I recently posted an introduction to Maturity Onset Diabetes of the Young (MODY). This is of personal interest to me as I've had a suspicion that I might have MODY for more than five years. This last April I was shocked to actually be referred for the genetic tests for MODY. So being able to attend the 75th ADA Scientific Sessions and learn more about MODY and have a chance to hear the worlds experts and even ask some questions was a great opportunity. In this post I'll be talking about my attendance at an ask the expert session on MODY by Dr. Rochelle Naylor of Kovler. In subsequent posts I'll talk about a presentation by the infamous Professor Andrew Hattersley of Exeter as well as my viewing of the film "Journey to a Miracle" a movie about MODY.
On the first day of the ADA sessions I started by attending a meet the expert session entitled "When to Suspect Monogenic Diabetes." Dr. Rochelle Naylor gave the presentation and gave a great overview of MODY. She highlighted the newest screening criteria for MODY and how some additional tests can be used to differentiate patients. Obviously, antibodies and c-peptide could be used to differentiate T1 from MODY. But she also highlighted the use of hs CRP and c-peptide/creatinine to differentiate certain forms from T1, T2 and GCK.
Dr. Naylor talked further about a MODY probability calculator which is available from Exeter. That calculator is designed to help physicians figure out chances that a patients has MODY. Unfortunately the calculator was designed for a cohort of patients under 35 and of European/Caucasian descent and key features of the calculator are somewhat arbitrary to treatment decisions (i.e. is the patient being treated with orals or insulin). A further paper highlighted the limitations of this in extending the calculator to other populations. I also found it odd that all forms of MODY were lumped together, it would have made more sense to at least separate GCK from the other forms since they present so differently.

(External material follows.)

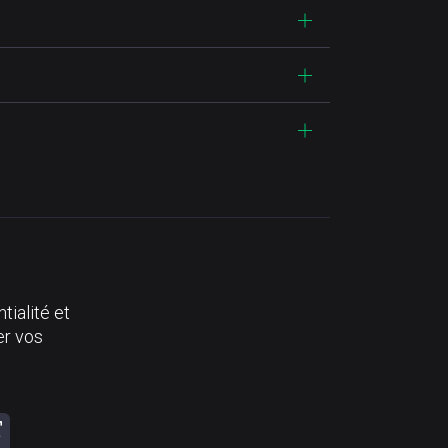
tialité et
er vos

In terms of treatment, Dr. Naylor discussed the use of sulfonylureas for MODY-1, 3 and 4. It was also reported that GLP-1 drugs seem to work with MODY-3. She suggested that GCK does not respond to treatment and that unless the patient was pregnant neither Exeter nor Kovler recommended and treatment except perhaps a low carb diet. She said these were based on certain observational studies but when I looked up the reports they were from very small sample populations and the studies have a lot of limitations. There are other reports that while microvascular complications are rare in GCK patients, some cases of proteinuria, proliferative retinopathy and proliferative neuropathy have been reported. I find it hard to believe that if CVD risks in non-diabetics are strongly associated with HbA1c that somehow GCK patients are immune.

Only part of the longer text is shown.